During that time, enrolled members of the Osage Indian nation were among the wealthiest people per capita in the world. The rich oil fields beneath their reservation brought millions of dollars into the tribe annually, distributed to tribal members holding "headrights" that could not be bought or sold but only inherited. This vast wealth attracted the attention of unscrupulous whites who found ways to divert it to themselves by marrying Osage women or by having Osage declared legally incompetent so the whites could fleece them through the administration of their estates.
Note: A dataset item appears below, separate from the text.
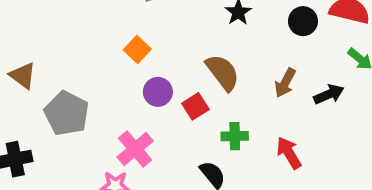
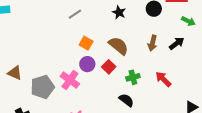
orange square: (137, 50) -> (86, 43), moved
gray pentagon: (67, 113) -> (42, 87), turned -30
pink cross: (135, 149) -> (70, 80), moved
For some, however, these deceptive tactics were not enough, and a plague of violent death—by shooting, poison, orchestrated automobile accident, and bombing—began to decimate the Osage in what they came to call the "Reign of Terror." Corrupt and incompetent law enforcement and judicial systems ensured that the perpetrators were never found or punished until the young J. Edgar Hoover saw cracking these cases as a means of burnishing the reputation of the newly professionalized FBI. Bestselling New Yorkerstaff writer Grann (The Devil and Sherlock Holmes: Tales of Murder, Madness, and Obsession, 2010, etc.) follows Special Agent Tom White and his assistants as they track the killers of one extended Osage family through a closed local culture of greed, bigotry, and lies in pursuit of protection for the survivors and justice for the dead. But he doesn't stop there; relying almost entirely on primary and unpublished sources, the author goes on to expose a web of conspiracy and corruption that extended far wider than even the FBI ever suspected. This page-turner surges forward with the pacing of a true-crime thriller, elevated by Grann's crisp and evocative prose and enhanced by dozens of period photographs.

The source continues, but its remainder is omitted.